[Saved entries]
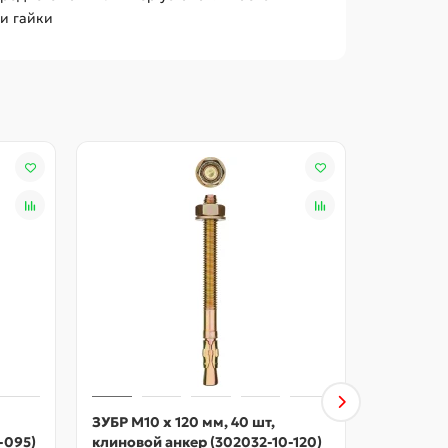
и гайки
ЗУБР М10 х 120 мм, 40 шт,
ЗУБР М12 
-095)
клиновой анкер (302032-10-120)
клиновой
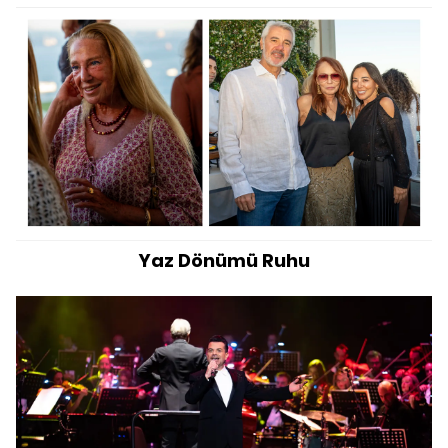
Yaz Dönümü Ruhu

--

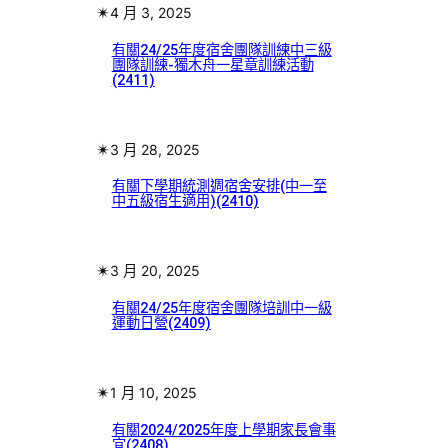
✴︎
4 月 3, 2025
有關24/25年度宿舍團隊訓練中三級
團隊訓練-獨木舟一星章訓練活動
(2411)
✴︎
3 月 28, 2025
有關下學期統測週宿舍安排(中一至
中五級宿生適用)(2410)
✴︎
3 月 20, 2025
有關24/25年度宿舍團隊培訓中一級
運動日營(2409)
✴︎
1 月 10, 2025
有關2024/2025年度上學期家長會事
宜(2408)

_Work instructions_: A line qualifies when it holds the word "клиновой"; report all qualifying lines from the records above.

_Response_:
клиновой анкер (302032-10-120)
клиновой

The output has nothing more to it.